### Exercise description
Omit images. Retype all entries verbatim.

[Data items]
= Beginning of Section =

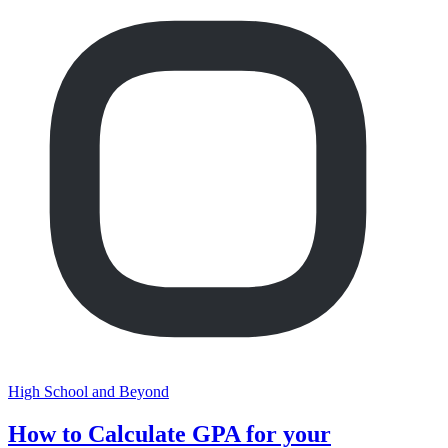
High School and Beyond
How to Calculate GPA for your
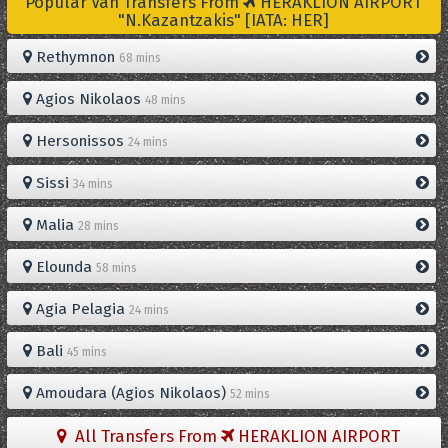
Popular Van Transfers From
HERAKLION AIRPORT
"N.Kazantzakis" [IATA: HER]
Rethymnon
68 mins
Agios Nikolaos
48 mins
Hersonissos
24 mins
Sissi
34 mins
Malia
28 mins
Elounda
58 mins
Agia Pelagia
24 mins
Bali
45 mins
Amoudara (Agios Nikolaos)
52 mins
All Transfers From
HERAKLION AIRPORT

= End of Section =

### Exercise solution
High School and Beyond
How to Calculate GPA for your
Popular Van Transfers From
HERAKLION AIRPORT
"N.Kazantzakis" [IATA: HER]
Rethymnon
68 mins
Agios Nikolaos
48 mins
Hersonissos
24 mins
Sissi
34 mins
Malia
28 mins
Elounda
58 mins
Agia Pelagia
24 mins
Bali
45 mins
Amoudara (Agios Nikolaos)
52 mins
All Transfers From
HERAKLION AIRPORT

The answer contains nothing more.